Our task now as clinicians is to weigh the known consequences of continued smoking against the risks of pharmacologic cessation aids. Smokers who don’t quit have a 50% chance of dying prematurely, on average 10 years prematurely, from a smoking-related illness. The good news is that those who quit smoking in middle age avoid the bulk of the excess mortality in later life; for example, those who quit before age 40 avoid 90% of the excess risk for premature mortality from smoking. Thus, the risk of continued smoking is high, and the benefit of cessation is clear. Too many of our patients who smoke have not had a single aided cessation attempt, although a majority will have tried to quit on their own. But we now know that a substantial proportion of smokers with and without comorbid psychiatric and addictive disorders can quit smoking with available cessation aids and that psychiatric illnesses, by and large, remain stable during and after the cessation attempt (
8,
9). Treatment guidelines recommend pharmacotherapy for every smoker willing to try quitting (
10). Nicotine dependence is defined as a chronic, relapsing disorder; the average smoker makes five cessation attempts before attaining sustained abstinence, so multiple cessation attempts following relapses to smoking should be expected and encouraged.

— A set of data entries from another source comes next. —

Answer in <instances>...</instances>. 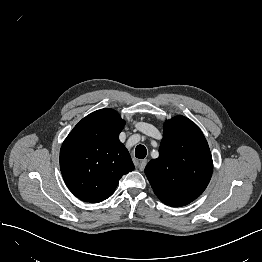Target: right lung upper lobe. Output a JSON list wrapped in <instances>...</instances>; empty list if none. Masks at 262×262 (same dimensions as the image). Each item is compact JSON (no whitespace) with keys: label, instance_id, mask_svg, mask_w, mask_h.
<instances>
[{"label":"right lung upper lobe","instance_id":"cb5924a9","mask_svg":"<svg viewBox=\"0 0 262 262\" xmlns=\"http://www.w3.org/2000/svg\"><path fill=\"white\" fill-rule=\"evenodd\" d=\"M125 121L105 108L83 118L60 150V169L70 191L79 199L98 203L110 197L119 179L134 169L119 141Z\"/></svg>","mask_w":262,"mask_h":262}]
</instances>
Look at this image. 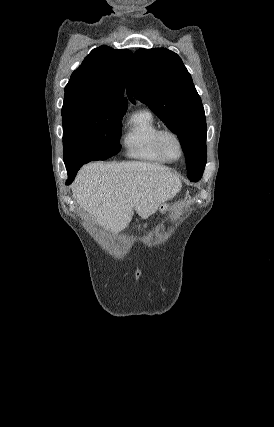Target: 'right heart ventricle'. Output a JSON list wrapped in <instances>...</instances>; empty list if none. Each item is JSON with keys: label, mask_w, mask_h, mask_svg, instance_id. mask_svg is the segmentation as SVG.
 Segmentation results:
<instances>
[{"label": "right heart ventricle", "mask_w": 274, "mask_h": 427, "mask_svg": "<svg viewBox=\"0 0 274 427\" xmlns=\"http://www.w3.org/2000/svg\"><path fill=\"white\" fill-rule=\"evenodd\" d=\"M160 130L153 114L143 109L132 115L128 129L122 136V147L126 157L150 164H164L156 146V136Z\"/></svg>", "instance_id": "1"}]
</instances>
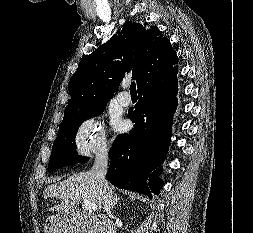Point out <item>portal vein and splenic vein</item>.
<instances>
[{"mask_svg":"<svg viewBox=\"0 0 253 233\" xmlns=\"http://www.w3.org/2000/svg\"><path fill=\"white\" fill-rule=\"evenodd\" d=\"M84 206L88 208L90 211L97 210V205L95 203H92L88 200H83Z\"/></svg>","mask_w":253,"mask_h":233,"instance_id":"portal-vein-and-splenic-vein-1","label":"portal vein and splenic vein"}]
</instances>
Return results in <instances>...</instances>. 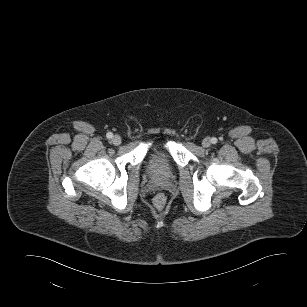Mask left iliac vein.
<instances>
[{"label": "left iliac vein", "instance_id": "4c4485c4", "mask_svg": "<svg viewBox=\"0 0 307 307\" xmlns=\"http://www.w3.org/2000/svg\"><path fill=\"white\" fill-rule=\"evenodd\" d=\"M203 147L207 148L211 145V140L209 138H205L202 142Z\"/></svg>", "mask_w": 307, "mask_h": 307}]
</instances>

Clinicians should advise their patients who smoke to quit, prescribe a pharmacologic cessation aid, refer them to the telephone quit line in their area, and provide or refer them to any other behavioral support that is available. They should ask their patients to set a quit date and plan what to do that day, and advise them that they may experience craving, anxiety, irritability, agitation, excitement, and insomnia but that these are likely to be relatively mild and time limited. With varenicline, patients are also likely to experience nausea and vivid dreams. The trend from several studies is to see improvement in mood with varenicline.
Varenicline doubles to triples the likelihood of quitting smoking over placebo, and its most common side effects are nausea and vivid dreams. With the Gibbons and Mann report joining other published studies finding no increased incidence of psychiatric adverse events with varenicline over placebo or active controls, it is time to unring the alarm bell on varenicline and use this effective medication on a larger scale.